WHAT IS EXPECTED:
Search the entries below for the string "todas" and give the number of lines that hold it, nothing else.

Excerpts from a dataset
******************************

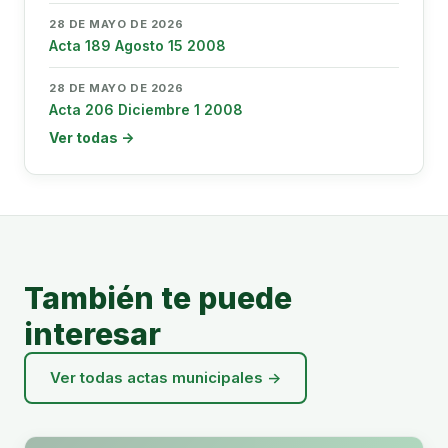
28 DE MAYO DE 2026
Acta 189 Agosto 15 2008
28 DE MAYO DE 2026
Acta 206 Diciembre 1 2008
Ver todas →
También te puede
interesar
Ver todas actas municipales →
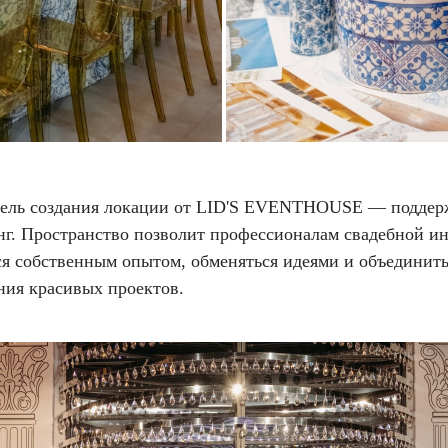
цель создания локации от LID'S EVENTHOUSE — поддер
нг. Пространство позволит профессионалам свадебной и
ся собственным опытом, обменяться идеями и объединить
ния красивых проектов.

******************************

EXPECTED ANSWER:
2